Emeklilikte yaşa takılanlar ile ilgili çıkan tartışmalar hakkında da konuşan Erdoğan, “Karşımıza ülkemizin kaldıramayacağı benzer bir yükün fotoğrafı çıktı. Bu konulardaki kararı meclisimiz ve milletvekillerimiz verecektir. Cumhurbaşkanı ve AK Parti Genel Başkanı olarak böylesine önemli konulardaki hissiyatımızı, milletimizle paylaşmamızdan daha tabi bir şey olamaz. Bunun ötesinde bizim kimseyi ne kurum ne de isim olarak hedef almamız söz konusu değildir. Sosyal medyadaki kimi açıklamaların yanlış anlaşılmalardan kaynaklandığını düşünüyorum ve üzülüyorum” ifadelerini kullandı.
"Bize göre milletimizin en büyük, en etkili andı İstiklal Marşı’dır"
Danıştay'ın 'Andımız' kararından sonra çıkan tartışmalara yönelikte değerlendirme yapan Erdoğan, konuya ilişkin şunları söyledi:
"Geride bıraktığımızı sandığım bir konuydu. 2013 yılında bu meseleyi çözmüştük. Danıştay’ın ilgili dairesi birikimine ve yetkinliğine inandığımız hukukçularımızın ifade ettiği gibi yetki aşımı yaparak bu konudaki düzenlemeyi iptal etmiştir. Türkiye’yi geldiği yer itibariyle kesinlikle hak etmediği bir tartışmanın içine sürükleyen bu karar bir takım eski hastalıkların bünyemizde yaşadığını gösteriyor. 2. Dünya Savaşı iklimi öncesinde tek parti CHP’si döneminde başlatılan bir uygulamayı bugünün demokratik, özgürlükçü, aydınlık Türkiye’sinde hala sürdürmeye çalışmak yanlıştır. Andın ilk halini Türk Ocaklarını kapatmasıyla üniversiteleri perişan etmesiyle bilinen tıp doktoru Reşit Galip yazmıştır. İnsanları kafataslarına göre sınıflayan çalışmaları destekleyen bu kişi aynı zamanda Türkçe ezan zulmünün de mimarıdır.
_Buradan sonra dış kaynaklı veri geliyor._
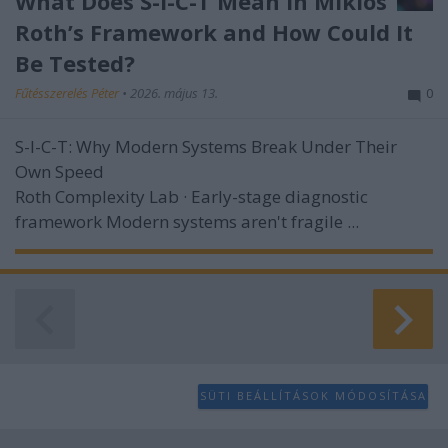
What Does S-I-C-T Mean in Miklos
Roth’s Framework and How Could It
Be Tested?
Fűtésszerelés Péter
•
2026. május 13.
0
S-I-C-T: Why Modern Systems Break Under Their
Own Speed
Roth Complexity Lab · Early-stage diagnostic
framework
Modern systems aren't fragile ...
SÜTI BEÁLLÍTÁSOK MÓDOSÍTÁSA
Bunun yazdığı andı şu anda hala tartışıyoruz. Daha sonra bu ant metni değiştirile değiştirile kullanılmıştır. Bize göre milletimizin en büyük, en etkili andı İstiklal Marşı’dır. İstiklal Marşı dışında bir ant tanımıyoruz ve tanımayacağız. Türküm ben. Ama şunu söyleyim: Ben Türkçü değilim. O başka bir şey o başka bir şey. Irkçılık bizim dinimizde yasaklanmıştır. Her etnik unsur kendi etnik unsuru ile iftihar edebilir. Türk’te eder, Kürt’te eder, Laz’ı da eder, Çerkez’i de, Roman’ı da eder ama cılık cılık etmez. Sizin Türkçülük yapma hakkınız var ama öbür tarafta benim Kürt vatandaşımın siz böyle yaptığınız zaman Kürtçülük yapma hakkı doğar. Bırakalım Türk Türklüğü ile Kürt Kürtlüğü ile övünsün, Laz Lazlığıyla, Roman Ramonlığıyla, Çerkez Çerkezliğiyle övünsün ama asla bunu kalkıp da ırkçılık yapma boyutuna taşımayalım. Bunu yaptığınız anda ayrımcılık yapmış olursunuz. Türkiye Cumhuriyeti Devleti 81 milyon vatandaşımızın tamamının ortak devleti olduğuna göre sembolik unsurlarımızın da hepimizi kucaklaması gerekir. Bizim rabiamız tam da bu anlayışın ifadesidir.”
Bekir Bozdağ duygulandı
Cumhurbaşkanı Erdoğan, MHP Genel Başkanı Devlet Bahçeli'nin, Bekir Bozdağ’ın açıklamalarına yönelik yaptığı değerlendirmelere ilişkin, "Bizim ortaya koyduğumuz bu fotoğrafta tek tipçi rejim özentisi bir metnin çocuklarımıza her sabah okutulmasının yeri var mıdır? Konuyu hukuki boyutuyla değerlendiren Anayasa Komisyonu Başkanımızın kökeni ve meşrebi üzerinden gerçekten incitici ve ayrımcı tarza indirgenmesinin kime ne faydası vardır. Bir taraftan ben kökeniyle uğraşmam diyeceksin, ben ayrımcı değilim diyeceksin ama Anayasa Komisyonu Başkanımız benim şu anda milletvekilim ve yıllarca bu ülkede Bakanlık yapmış olan arkadaşımıza bu şekilde bir taraftan hakaret bir taraftan da tehdit savuracaksın. Bakanımıza yönelik bu tehdidi ve hakareti bir genel başkana yakıştıramadım. Bu çok çok üzücüydü. Buna yol arkadaşımı feda edemem. Bunu bir defa bilmeleri lazım. Benim bu yol arkadaşımın yakından uzaktan ırkçılıkla bir alakası yok. Kökeni Kürt olabilir ama kendisi bu ülkede bu millete hizmet etmenin aşkını yaşamış olan bir arkadaşımızdır. Niye hedef saptırıyoruz, niye böyle bir damgalama yapıyoruz. Bu bakanımızın şehrine ve ülkesine ne büyük hizmetler yaptığının en yakın şahidi bizleriz. Hiçbir arkadaşımızın işini yaptığı için hakarete uğramasına, tehdit edilmesine göz yumamayız. Esasen bizim ne Türkle, ne Türklükle, ne de söz konusu metindeki ifadelerle bir sıkıntımız yok" açıklamasını yaptı.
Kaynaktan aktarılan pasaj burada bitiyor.